Two Hawaii college students are taking legal action against the state’s university system after administrators prevented them from distributing pocket-Constitution booklets on campus.
The incident took place at an outdoor campus event in January at the University of Hawaii, Hilo, where students were handing out material were handing out material about their organizations, according to the plaintiffs, Merritt Burch and Anthony Vizzone. An administrator told Burch and Vizzone, both members of the university’s Young Americans for Liberty chapter, that they were not allowed to hand out the Constitutions.
Later, the university would tell the students that they were free to hand out the Constitutions in the designated “free-speech zone,” which the Foundation for Individual Rights in Education describes as “a sloping, one-third acres area on the edge of campus” that makes up about one quarter of one percent of the campus’s total land.
“This isn’t really the ’60s anymore,” a separate administrator told the students at the time. “People can’t really protest like that anymore.”
According to the lawsuit, the university justified its reasoning by telling Burch and Vizzone that students on campus “can feel intimidated” by people approaching them and won’t be able to decline the material.

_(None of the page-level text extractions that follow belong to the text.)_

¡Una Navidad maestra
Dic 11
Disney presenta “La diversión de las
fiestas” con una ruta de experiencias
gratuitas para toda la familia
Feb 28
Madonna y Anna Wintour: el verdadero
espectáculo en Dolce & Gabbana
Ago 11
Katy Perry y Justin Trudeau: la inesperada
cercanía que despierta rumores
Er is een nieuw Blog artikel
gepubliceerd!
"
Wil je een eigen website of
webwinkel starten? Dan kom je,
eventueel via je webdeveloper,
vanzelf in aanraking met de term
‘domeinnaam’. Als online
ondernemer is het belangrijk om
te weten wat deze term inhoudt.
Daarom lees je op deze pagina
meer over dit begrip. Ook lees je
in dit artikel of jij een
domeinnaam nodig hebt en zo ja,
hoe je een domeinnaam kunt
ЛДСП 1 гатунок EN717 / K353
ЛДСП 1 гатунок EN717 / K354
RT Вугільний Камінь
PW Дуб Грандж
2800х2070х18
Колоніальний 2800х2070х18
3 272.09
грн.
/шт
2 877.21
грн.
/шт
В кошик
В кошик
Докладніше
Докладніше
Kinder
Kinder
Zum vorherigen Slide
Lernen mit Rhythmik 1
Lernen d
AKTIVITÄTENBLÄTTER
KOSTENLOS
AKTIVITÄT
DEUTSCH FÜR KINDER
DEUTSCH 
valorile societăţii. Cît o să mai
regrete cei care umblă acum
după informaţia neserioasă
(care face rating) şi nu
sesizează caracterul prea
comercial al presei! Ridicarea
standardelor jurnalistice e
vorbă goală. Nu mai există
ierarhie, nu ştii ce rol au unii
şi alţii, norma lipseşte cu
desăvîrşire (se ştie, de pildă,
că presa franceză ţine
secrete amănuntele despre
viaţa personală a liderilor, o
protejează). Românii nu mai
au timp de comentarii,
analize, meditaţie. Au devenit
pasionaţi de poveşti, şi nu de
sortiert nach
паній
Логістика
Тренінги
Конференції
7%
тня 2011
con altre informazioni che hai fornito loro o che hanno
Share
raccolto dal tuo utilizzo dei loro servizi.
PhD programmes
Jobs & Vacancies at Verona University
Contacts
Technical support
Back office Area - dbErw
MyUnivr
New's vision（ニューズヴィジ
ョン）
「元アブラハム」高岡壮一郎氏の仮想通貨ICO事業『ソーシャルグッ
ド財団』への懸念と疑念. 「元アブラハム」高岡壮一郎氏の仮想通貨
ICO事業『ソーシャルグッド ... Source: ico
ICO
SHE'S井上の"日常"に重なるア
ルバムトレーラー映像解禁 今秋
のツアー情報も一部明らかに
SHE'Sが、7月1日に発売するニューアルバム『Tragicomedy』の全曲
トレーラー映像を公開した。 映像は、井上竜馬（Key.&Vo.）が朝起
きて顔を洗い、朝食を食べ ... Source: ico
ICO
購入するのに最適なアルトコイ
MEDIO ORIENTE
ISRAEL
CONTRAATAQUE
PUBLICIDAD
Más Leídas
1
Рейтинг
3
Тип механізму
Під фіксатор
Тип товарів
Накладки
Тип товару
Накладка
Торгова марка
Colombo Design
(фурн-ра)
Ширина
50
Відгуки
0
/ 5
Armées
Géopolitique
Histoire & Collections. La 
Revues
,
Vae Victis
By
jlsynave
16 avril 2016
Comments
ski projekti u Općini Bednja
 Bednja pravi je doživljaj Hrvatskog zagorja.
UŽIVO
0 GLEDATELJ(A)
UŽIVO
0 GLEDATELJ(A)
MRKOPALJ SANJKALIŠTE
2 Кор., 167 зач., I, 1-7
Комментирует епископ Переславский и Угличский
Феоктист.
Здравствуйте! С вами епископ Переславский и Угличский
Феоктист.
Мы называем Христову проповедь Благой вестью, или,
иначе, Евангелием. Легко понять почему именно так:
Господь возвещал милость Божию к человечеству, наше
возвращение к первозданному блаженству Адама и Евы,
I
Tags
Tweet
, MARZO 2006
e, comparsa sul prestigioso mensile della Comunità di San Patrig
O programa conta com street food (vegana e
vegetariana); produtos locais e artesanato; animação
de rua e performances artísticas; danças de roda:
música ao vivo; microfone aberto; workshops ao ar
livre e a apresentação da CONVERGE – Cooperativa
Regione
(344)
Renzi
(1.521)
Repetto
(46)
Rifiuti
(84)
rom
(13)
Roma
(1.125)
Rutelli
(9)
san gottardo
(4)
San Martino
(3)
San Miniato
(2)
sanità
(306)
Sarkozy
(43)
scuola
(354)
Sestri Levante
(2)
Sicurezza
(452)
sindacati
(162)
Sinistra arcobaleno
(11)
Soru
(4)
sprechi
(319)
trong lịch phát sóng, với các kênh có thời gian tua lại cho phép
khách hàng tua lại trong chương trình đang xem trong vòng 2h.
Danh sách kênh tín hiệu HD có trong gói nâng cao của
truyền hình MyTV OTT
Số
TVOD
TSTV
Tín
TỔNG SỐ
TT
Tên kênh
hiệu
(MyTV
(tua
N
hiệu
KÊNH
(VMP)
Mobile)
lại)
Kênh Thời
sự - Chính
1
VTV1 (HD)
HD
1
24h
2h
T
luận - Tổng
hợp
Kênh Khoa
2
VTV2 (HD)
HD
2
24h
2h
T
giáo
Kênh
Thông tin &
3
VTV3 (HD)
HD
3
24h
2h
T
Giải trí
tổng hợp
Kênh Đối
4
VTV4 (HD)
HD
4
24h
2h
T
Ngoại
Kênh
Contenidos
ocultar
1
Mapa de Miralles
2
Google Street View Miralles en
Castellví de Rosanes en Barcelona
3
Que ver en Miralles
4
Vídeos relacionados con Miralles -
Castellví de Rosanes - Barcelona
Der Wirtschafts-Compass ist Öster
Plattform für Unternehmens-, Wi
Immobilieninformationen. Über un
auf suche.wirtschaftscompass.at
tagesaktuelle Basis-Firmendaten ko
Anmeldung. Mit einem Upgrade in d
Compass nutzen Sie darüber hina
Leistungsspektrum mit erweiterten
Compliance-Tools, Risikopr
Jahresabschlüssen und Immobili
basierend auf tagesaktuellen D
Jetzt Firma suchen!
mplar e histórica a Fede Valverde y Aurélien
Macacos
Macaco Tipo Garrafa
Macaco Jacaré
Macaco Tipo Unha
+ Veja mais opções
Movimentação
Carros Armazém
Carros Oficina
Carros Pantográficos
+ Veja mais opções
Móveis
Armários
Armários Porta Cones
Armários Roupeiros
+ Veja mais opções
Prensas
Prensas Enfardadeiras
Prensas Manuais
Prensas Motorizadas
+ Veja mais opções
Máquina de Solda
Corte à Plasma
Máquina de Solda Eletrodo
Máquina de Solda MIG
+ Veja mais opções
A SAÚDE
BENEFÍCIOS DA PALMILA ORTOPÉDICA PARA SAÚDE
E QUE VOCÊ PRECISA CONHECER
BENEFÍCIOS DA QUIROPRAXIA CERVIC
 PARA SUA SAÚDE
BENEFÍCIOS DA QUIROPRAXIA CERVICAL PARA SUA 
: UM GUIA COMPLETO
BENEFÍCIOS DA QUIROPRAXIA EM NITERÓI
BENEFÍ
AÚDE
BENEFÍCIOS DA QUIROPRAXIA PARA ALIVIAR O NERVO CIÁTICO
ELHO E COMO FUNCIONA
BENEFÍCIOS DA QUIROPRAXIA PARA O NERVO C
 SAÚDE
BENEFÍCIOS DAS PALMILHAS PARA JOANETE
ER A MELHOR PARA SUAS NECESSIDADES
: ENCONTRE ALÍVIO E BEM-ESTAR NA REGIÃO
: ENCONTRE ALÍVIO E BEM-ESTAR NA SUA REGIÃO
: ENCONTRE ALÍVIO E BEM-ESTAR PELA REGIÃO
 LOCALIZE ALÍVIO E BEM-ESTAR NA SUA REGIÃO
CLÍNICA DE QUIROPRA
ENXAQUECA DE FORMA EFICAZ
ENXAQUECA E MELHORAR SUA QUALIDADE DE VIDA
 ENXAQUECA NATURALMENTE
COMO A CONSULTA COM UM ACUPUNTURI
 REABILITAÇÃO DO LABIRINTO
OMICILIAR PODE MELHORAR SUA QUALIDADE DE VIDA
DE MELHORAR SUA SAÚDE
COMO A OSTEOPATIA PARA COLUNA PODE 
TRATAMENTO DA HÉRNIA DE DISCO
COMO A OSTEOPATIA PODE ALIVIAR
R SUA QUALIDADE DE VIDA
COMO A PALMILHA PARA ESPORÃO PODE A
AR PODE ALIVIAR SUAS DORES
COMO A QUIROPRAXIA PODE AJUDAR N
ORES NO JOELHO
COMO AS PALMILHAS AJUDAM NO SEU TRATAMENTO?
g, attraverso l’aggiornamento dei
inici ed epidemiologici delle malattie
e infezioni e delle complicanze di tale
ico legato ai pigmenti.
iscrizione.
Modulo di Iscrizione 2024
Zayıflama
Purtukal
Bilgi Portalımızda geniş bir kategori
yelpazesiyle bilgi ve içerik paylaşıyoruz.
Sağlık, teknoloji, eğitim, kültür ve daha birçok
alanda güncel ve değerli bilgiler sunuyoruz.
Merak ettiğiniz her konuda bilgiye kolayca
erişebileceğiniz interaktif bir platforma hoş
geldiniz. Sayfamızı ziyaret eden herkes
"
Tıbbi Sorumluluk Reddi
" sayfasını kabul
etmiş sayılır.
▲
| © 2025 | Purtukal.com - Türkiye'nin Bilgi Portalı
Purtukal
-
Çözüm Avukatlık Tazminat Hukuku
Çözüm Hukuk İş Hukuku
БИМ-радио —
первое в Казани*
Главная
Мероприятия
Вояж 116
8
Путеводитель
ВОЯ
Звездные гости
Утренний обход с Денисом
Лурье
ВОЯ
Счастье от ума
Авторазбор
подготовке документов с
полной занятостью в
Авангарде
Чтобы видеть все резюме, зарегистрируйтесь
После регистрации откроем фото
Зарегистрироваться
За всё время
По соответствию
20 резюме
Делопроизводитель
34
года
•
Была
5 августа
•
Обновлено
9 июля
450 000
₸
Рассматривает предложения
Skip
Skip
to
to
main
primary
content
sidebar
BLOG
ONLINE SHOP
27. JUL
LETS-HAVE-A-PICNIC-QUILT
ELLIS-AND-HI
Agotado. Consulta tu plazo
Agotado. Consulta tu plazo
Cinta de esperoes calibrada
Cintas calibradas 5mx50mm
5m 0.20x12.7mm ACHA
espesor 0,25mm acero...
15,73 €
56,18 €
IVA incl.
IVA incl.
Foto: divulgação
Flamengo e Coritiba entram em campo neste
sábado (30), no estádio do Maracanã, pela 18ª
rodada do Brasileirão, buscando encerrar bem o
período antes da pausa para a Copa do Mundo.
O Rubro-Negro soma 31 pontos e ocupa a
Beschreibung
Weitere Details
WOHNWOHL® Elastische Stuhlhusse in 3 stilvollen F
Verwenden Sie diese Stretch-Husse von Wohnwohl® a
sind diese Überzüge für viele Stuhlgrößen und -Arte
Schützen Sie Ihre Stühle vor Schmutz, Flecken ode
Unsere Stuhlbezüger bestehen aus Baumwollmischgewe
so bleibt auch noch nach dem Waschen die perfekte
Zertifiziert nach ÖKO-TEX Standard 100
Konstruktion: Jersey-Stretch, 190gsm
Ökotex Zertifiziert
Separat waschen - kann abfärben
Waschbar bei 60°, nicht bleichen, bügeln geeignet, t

Burch and Vizzone’s suit, filed in the U.S. District Court for the District of Hawaii, asserts that the university violated their First Amendment rights by preventing them from handing out the literature and asserts that the free-speech zone is unconstitutional.
The Hawaii case is reminiscent of a similar lawsuit filed by a student against Modesto Junior College in California, in which the college eventually settled with student Robert van Tuinen after he sued for the university for telling him to stop distributing the Constitution on campus. The college also had to eliminate its free-speech zones and allow demonstrations across campus.